Nessuna pietà per la maggioranza

Duri e impuri, artefici di un sound che rifiuta ogni compromesso accettandoli tutti, i tedeschi Kmfdm (Kein Mitleid Für Die Mehrheit, ovvero Nessuna Pietà Per La Maggioranza) dell’eclettico Sascha Konietzko possono rivendicare d’essersi mossi tra i primi nei territori del genere industrial, per affinare negli anni uno stile personale che è prodotto non dalla somma degli ingredienti ma dal loro scontro: rumorismo industrial, rilassatezze dance, accelerazioni techno, assalti hard e metal, improvvise accelerazioni punk, spiazzanti decelerazioni prog ed elettroniche: tutto confluisce nel pentagramma del gruppo dove viene masticato più che rielaborato, attraverso una cura a base di severi ritmi dub, industrial e metal.

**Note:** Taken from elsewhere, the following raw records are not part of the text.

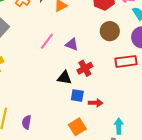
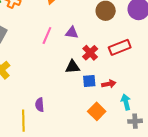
red rectangle: (126, 61) -> (120, 47), moved
purple semicircle: (26, 122) -> (40, 105), moved
cyan arrow: (119, 126) -> (126, 102), moved

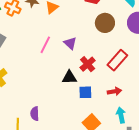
purple triangle: (72, 33) -> (70, 43), turned 32
red rectangle: (120, 47) -> (117, 60), turned -30
red arrow: (109, 84) -> (114, 91), moved

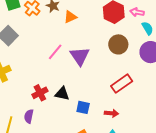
purple triangle: (70, 43) -> (80, 56), size x1.5
red cross: (88, 64) -> (40, 93), moved
black triangle: (69, 77) -> (62, 94), moved

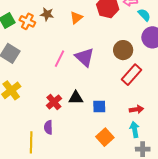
orange triangle: (70, 17) -> (76, 18), moved
brown circle: (118, 44) -> (123, 50), moved
red arrow: (111, 113) -> (136, 109), moved

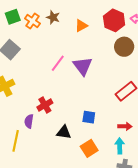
brown circle: (123, 50) -> (124, 47), moved
black triangle: (76, 98) -> (64, 132), moved
purple semicircle: (48, 127) -> (29, 121), moved

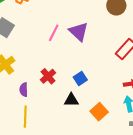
blue square: (89, 117) -> (80, 79), moved, turned -32
purple semicircle: (29, 121) -> (24, 90), moved

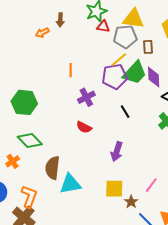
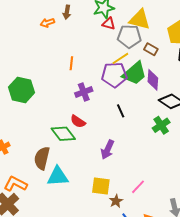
brown rectangle: (148, 47) -> (151, 49), turned -64
green diamond: (30, 141) -> (63, 134), moved
orange L-shape: (29, 197) -> (15, 184), turned -90

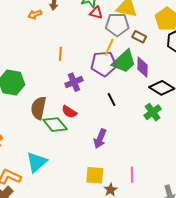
yellow line: (120, 58) -> (109, 47), turned -30
brown semicircle: (42, 158) -> (38, 108), moved
cyan triangle: (58, 176) -> (37, 162), moved, turned -35
pink line: (138, 187) -> (132, 175), turned -42

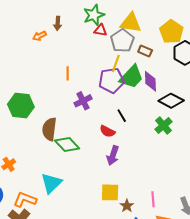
gray pentagon: (117, 25) -> (122, 41), turned -30
red semicircle: (69, 112) -> (107, 131), moved
pink line: (132, 175) -> (153, 199), moved

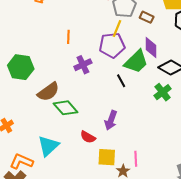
green trapezoid: (132, 77) -> (136, 62), moved
brown semicircle: (49, 129) -> (48, 92), turned -135
red semicircle: (107, 131) -> (88, 137), moved
pink line: (153, 199) -> (136, 159), moved

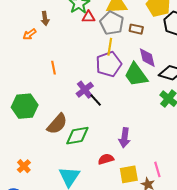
orange line: (68, 37) -> (54, 68), moved
green trapezoid: (136, 62) -> (136, 75), turned 112
black line: (121, 81) -> (96, 100), moved
green diamond: (65, 108) -> (77, 136), turned -45
red semicircle: (88, 137) -> (106, 159), turned 147

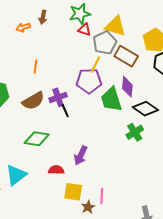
brown rectangle: (136, 29) -> (126, 56), size x1.6
brown semicircle: (57, 124) -> (33, 101), moved

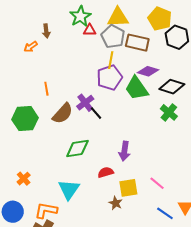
orange line: (35, 67) -> (46, 89), moved
purple diamond: (127, 87) -> (148, 71), turned -60
pink line: (102, 196) -> (157, 183), turned -35
brown star: (88, 207) -> (116, 203), moved

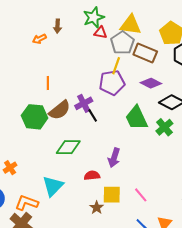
green trapezoid: (137, 88) -> (137, 118), moved
green hexagon: (25, 119) -> (35, 117), moved

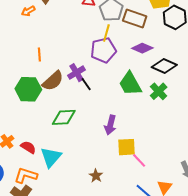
red semicircle: (92, 175) -> (28, 147), moved, turned 42
yellow square: (112, 195) -> (126, 147), moved

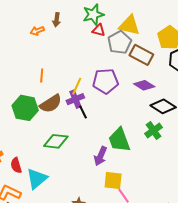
yellow line: (106, 33) -> (77, 86), moved
green trapezoid: (130, 84) -> (119, 140), moved
red semicircle: (28, 147) -> (16, 165), turned -147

Dominio e abuso dei sintetizzatori, voci raramente non filtrate, il sound dei Kmfdm condensa intelligenza e cialtroneria, originalità e ricalco, alternando momenti di fascino ad altri di irritante banalità; senza per questo che venga mai meno la sensazione di un preciso disegno, a cominciare dal rifiuto di ogni convenzione, soprattutto musicale. Il primo nucleo della band si forma a Parigi e consta dei soli Konietzko (anima e motore del progetto) e Udo Sturm: l’esordio è dal vivo, il 29 Febbraio 1984; Konietzko suona il basso e Sturm “armonizza” il tutto con i sintetizzatori. E’ l’inizio di un lungo percorso all’interno del quale il progetto sonoro è l’unica costante: la formazione cambia di continuo e nel 1999 si arriva allo scioglimento, seguito dalla nascita del gruppo-ombra Mdfmk (prima collaborazione con la cantante Lucia Cifarelli, tutt’ora in formazione) che, dopo un unico album, cede il passo nel 2002 a una nuova line-up del vecchio marchio. In tutto, tra ep e full-lenght, la produzione della band assomma venti album, dall’esordio ufficiale “What Do You Know Deutschland?” (’86), al trittico “Naive” (’90), “Money” (’92) e “Angst” (’93) che costituisce il loro momento migliore, sino a titoli/manifesto come “Nihil” (’95), “Retro” (’96), “Adios” (’98) e “Sturm Und Drang Tour Live” (’03). Dopo la reunion, pubblicano l’interessante “WWIII” (World War III, ‘03) e, di recente, l’energico “Hau Ruck” che, se non aggiunge nulla di nuovo al discorso, ha comunque l’apprezzabile pregio della convinzione e della coerenza. Spiccano l’iniziale “Free Your Hate” (con il testo “The Beating Will Continue / Until Moral Improves”); la title-track con sprazzi di Kraftwerk e Human League (ma i Kmfdm sono arrivati prima); “You’re No Good” dove la musica Techno incontra i Judas Priest (ascoltare l’assolo di chitarra per credere) e “Feed Our Fame”, esercizio hard’n’heavy in stile Megadeath. Interessanti anche l’indutrial-cabaret di “Mini Mini Mini” (dove la rima tra “Docteur Schweitzer” e “air” è meno insensata di quanto sembri) e la dance elettronica “Real Thing” che nel ritornello sembra riprendere il verso “I’m The Real Thing” dei R.E.M. di “Crush With Eyeliner”. Decisamente meno riusciti “Professional Killer” e “Auf Wiederseh’n”, manierismo elettrico anni ’80.
Menzione a parte per “New American Century” dove, a parte la critica un po’ scontata al sistema americano (ma la band vive da anni negli States), si trova la sintesi perfetta del sound e anche della scrittura del gruppo: testi veloci e abrasivi che riecheggiano i timori e le paranoie della nostra epoca. E fa sempre piacere ascoltare un riff incalzante che recita “How Can You Stand By So Quietly / Letting Them Rape Your Liberty (…) Those Who Cannot Learn From History / Are Doomed To Repeat It!”.